Root Mean Square is useful in engineering, but not often used in statistics. This is because it is not a good indicator of the center of the distribution when the distribution includes negative values.

### Other univariate measure of Central tendency
* Mid-Hinge
  * $\text{MH}(X)=\frac{Q_1+Q_3}{2}$
  * Two-point L-estimator: For a normal distribution, mid-hinge is a remarkably efficient estimator of population mean with 81% efficiency.
* Trimean
  * $\text{TM}(X)=\frac{Q_1+2Q_2+Q_3}{4}$
  * Three-point L-estimator: For a normal distribution, trimean is a remarkably efficient estimator of population mean with 88% efficiency. 
  * For context, median (single-point L-estimator) achieves 64%. Mid-Hinge achieves 81%.
* Weighted arithmetic mean (wAM)
  * Similar to an ordinary arithmetic mean, except that some data points contribute more than others.
  * If all the weights are equal, then the weighted mean is the same as the arithmetic mean.
  * $\bar{x} = \frac{\sum_{1}^{N}w_ix_i}{\sum_{1}^{N}w_i}$
* Trimmed mean or Truncated mean
  * Calculating Arithmetic Mean after discarding some portion of the data, at the high and low end.
  * $\bar{x}_{p\%}=\frac{1}{(1-p)N}\sum_{p\%N+1}^{(1-p)\%N}(x_i)$
* Interquartile mean (IQM)
  * $\bar{x}_\text{IQM}=\frac{2}{N}\sum_{25\%N+1}^{75\%N}(x_i)$
  * This is directly a type of Truncated mean.
* Winsorized mean
  * Arithmetic Mean in which extreme values are replaced by values closer to the median.
  * For example, for a 10% winsorized mean for 10-point sample: $\frac{(x_2 + x_2) + x_3 + x_4 + x_5 + x_6 + x_7 + x_8 + (x_9 + x_9)}{N}$

### Other univariate measure of Dispersion
* Interquartile range (IQR)
  * $\text{IQR}=Q_3-Q_1$
* Median absolute deviation (MAD)
  * $\text{MAD}=\text{Median}(x_i-m(X))$
  * where $m(X)$ is any measure of central tendency, typically mean or median
* Mean absolute difference (aka.
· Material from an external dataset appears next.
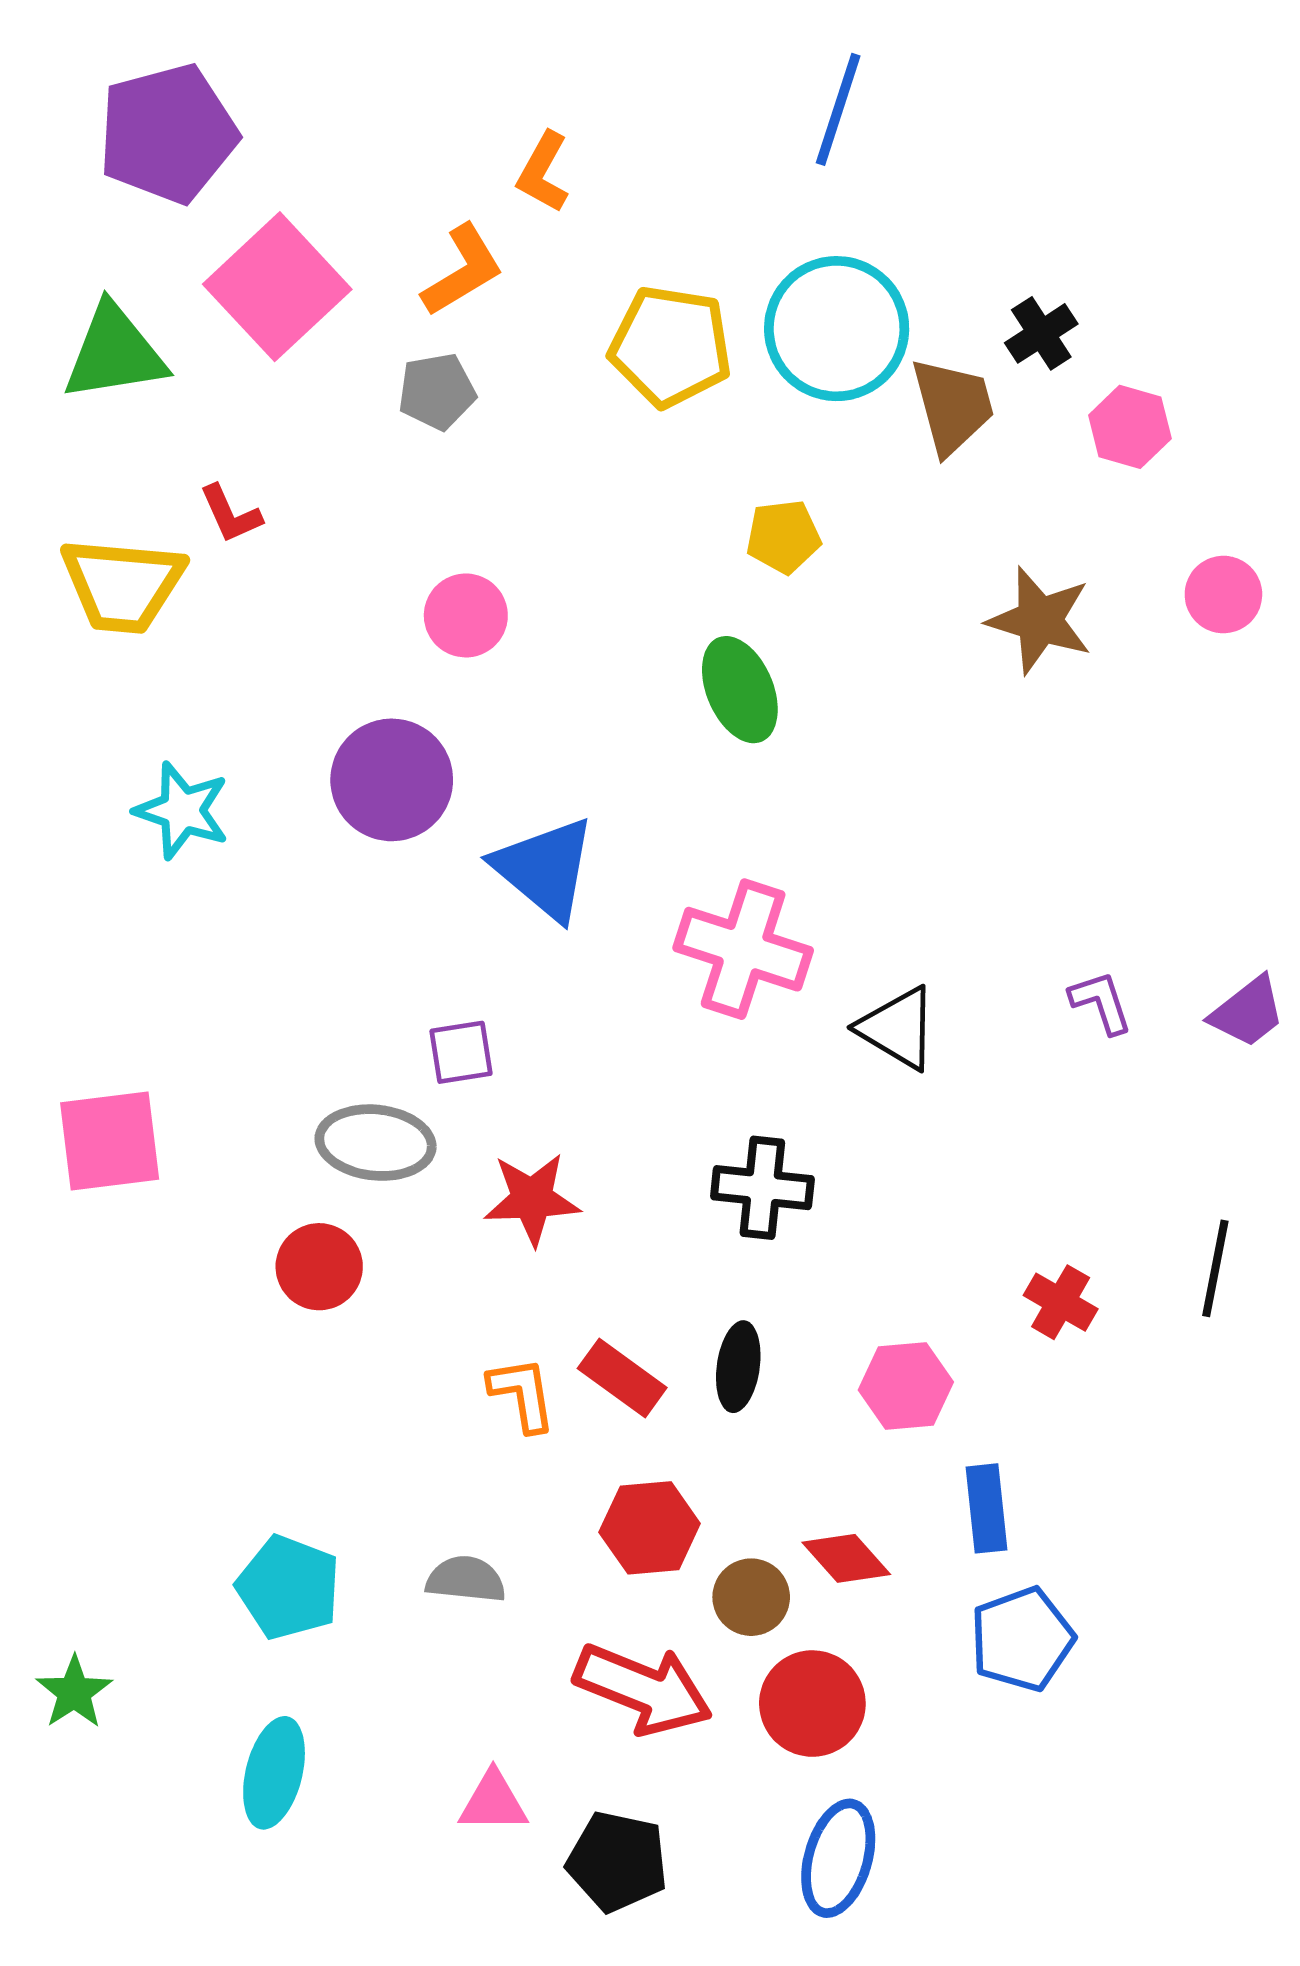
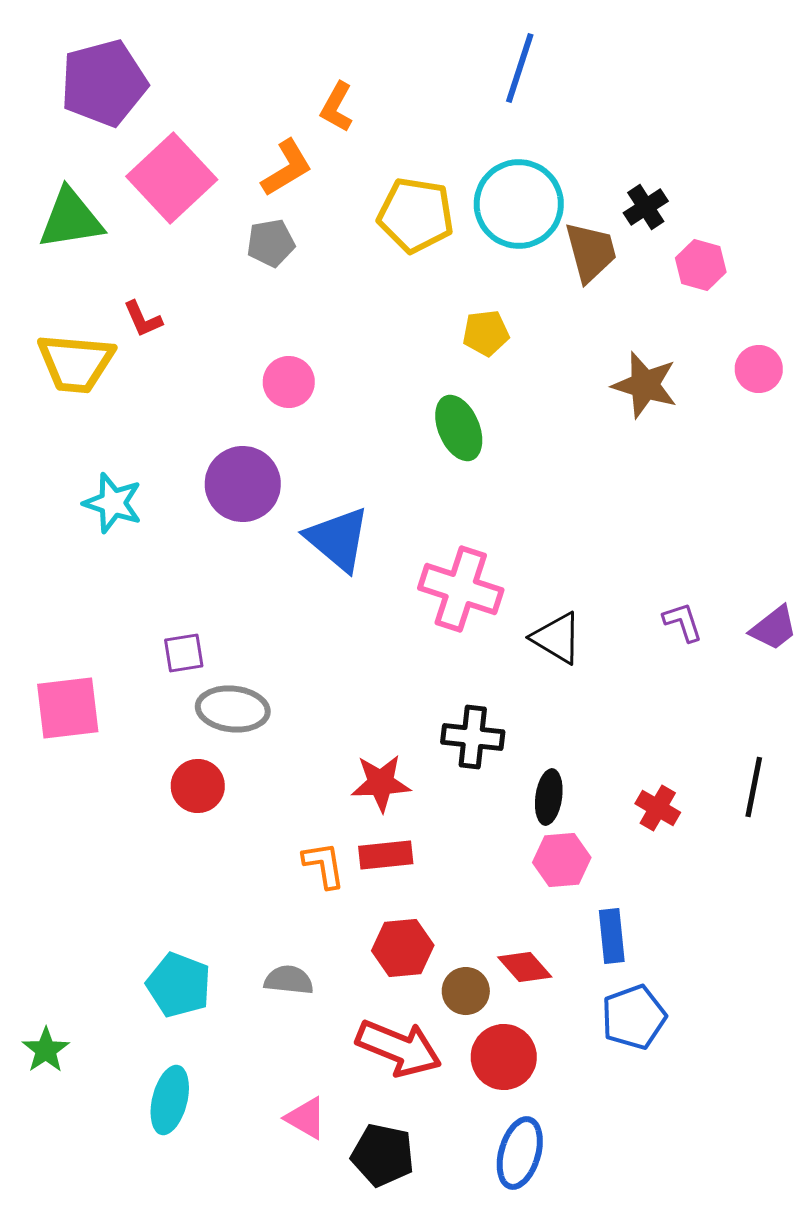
purple square: (461, 1052) -> (184, 653), moved
red star: (532, 1199) -> (381, 783), moved
black ellipse: (738, 1367) -> (549, 797), moved
red rectangle: (622, 1378) -> (386, 855), turned -42
pink triangle: (493, 1802) -> (306, 1118), turned 30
Gini mean absolute difference)
* Entropy

### _"Inefficient"_ statistics: L-estimator [[ref]](https://projecteuclid.org/journals/annals-of-mathematical-statistics/volume-17/issue-4/On-Some-Useful-Inefficient-Statistics/10.1214/aoms/1177730881.full)
> "L" is for **L**inear combination of each measurement. This is unrelated to "$L^p$ space" to be referenced above.
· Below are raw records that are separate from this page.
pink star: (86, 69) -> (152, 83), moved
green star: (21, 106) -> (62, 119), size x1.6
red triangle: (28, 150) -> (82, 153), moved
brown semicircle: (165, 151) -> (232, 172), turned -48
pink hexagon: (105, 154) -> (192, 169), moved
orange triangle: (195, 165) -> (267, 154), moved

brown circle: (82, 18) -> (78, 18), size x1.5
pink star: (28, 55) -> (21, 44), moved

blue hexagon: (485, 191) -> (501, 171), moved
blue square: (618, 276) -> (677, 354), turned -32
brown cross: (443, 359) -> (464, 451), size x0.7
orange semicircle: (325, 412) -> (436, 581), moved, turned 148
__L-estimator__ is a robust statistical method that calculates some descriptive metrics such as central tendency and dispersion by taking a weighted average of ordered data points. Where we use $k$ to indicate the number of data points used in the calculation. Some examples include,
* Using single point (k=1): maximum, minimum, quantile, median
* Using 2 points (k=2): mid-range, mid-hinge, range, interquartile range (IQR)
* Using 3 points (k=3): trimean
* Using more points (k): interquartile mean (IQM), trimmed mean, Winsorized mean
* All points: Arithmetic mean (AM), geometric mean (GM), harmonic mean (HM), Standard Deviation

Using fewer points to estimate central tendency, for example, is beneficial when you want to analyze data that might contain outliers. 
This is also why most L-estimators are considered "robust" as compared to arithmetic mean. (Not all L-estimators are robust; if it includes the minimum or maximum.)
In situations when the cost of analysis greater than cost of data generation, statistically "efficient" or "most powerful" procedures may not be viable. 
Low-k estimators can analyze large masses of data economically. However, since we are not considerting the full range of data points, there will be some loss of information. This is a drawback when the "outliers" are in fact a signal.  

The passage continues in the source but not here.